This article appeared originally on ACM SIGMOD Blog, the official blog of the Association for Computing Machinery's Special Interest Group on Management of Data.
When dealing with real-world data, dirty data is the norm rather than the exception. We continuously need to predict correct values, impute missing ones, and find links between various data artefacts such as schemas and records. We need to stop treating data cleaning as a piecemeal exercise (resolving different types of errors in isolation), and instead leverage all signals and resources (such as constraints, available statistics, and dictionaries) to accurately predict corrective actions.
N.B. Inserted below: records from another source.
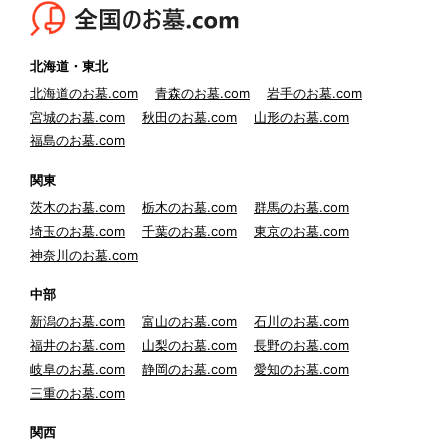
北海道・東北
北海道のお墓.com
青森のお墓.com
岩手のお墓.com
宮城のお墓.com
秋田のお墓.com
山形のお墓.com
福島のお墓.com
関東
茨木のお墓.com
栃木のお墓.com
群馬のお墓.com
埼玉のお墓.com
千葉のお墓.com
東京のお墓.com
神奈川のお墓.com
中部
新潟のお墓.com
富山のお墓.com
石川のお墓.com
福井のお墓.com
山梨のお墓.com
長野のお墓.com
岐阜のお墓.com
静岡のお墓.com
愛知のお墓.com
三重のお墓.com
関西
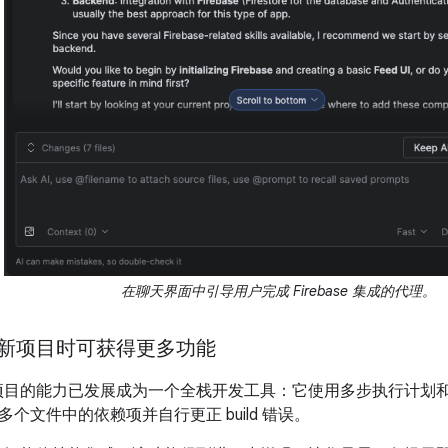
在聊天界面中引导用户完成 Firebase 集成的代理。
创建新项目时可获得更多功能
建新项目的能力已发展成为一个全栈开发工具：它使用多步执行计划
个文件中的依赖项并自行更正 build 错误。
The primary goal of data cleaning is to detect and remove errors and anomalies to increase the value of data in analytics and decision making. While it has been the focus of many researchers for several years, individual problems have been addressed separately. These include missing value imputation, outliers detection, transformations, integrity constraints violations detection and repair, consistent query answering, deduplication, and many other related problems such as profiling and constraints mining.In this post, I advocate for a new way to look at the problem, and highlight challenges our community is best suited to tackle to make a lasting impact.
Where are the solutions?
While it is easier for the scientific community to formulate and tackle these problems in isolation, in reality they are never present that way. Most dirty datasets suffer from most or all of these problems, and they interact in non-trivial ways. For example, we can’t find duplicates effectively without mapping schemas, wrangling data sources, imputing missing values, and removing outliers. Studies such as the one here show that there is no clear magical order of the “right” sequence of cleaning exercises due to their dependency. Even when applied all, the recall and precision of union is poor because none has captured the “holistic” nature of the data cleaning process.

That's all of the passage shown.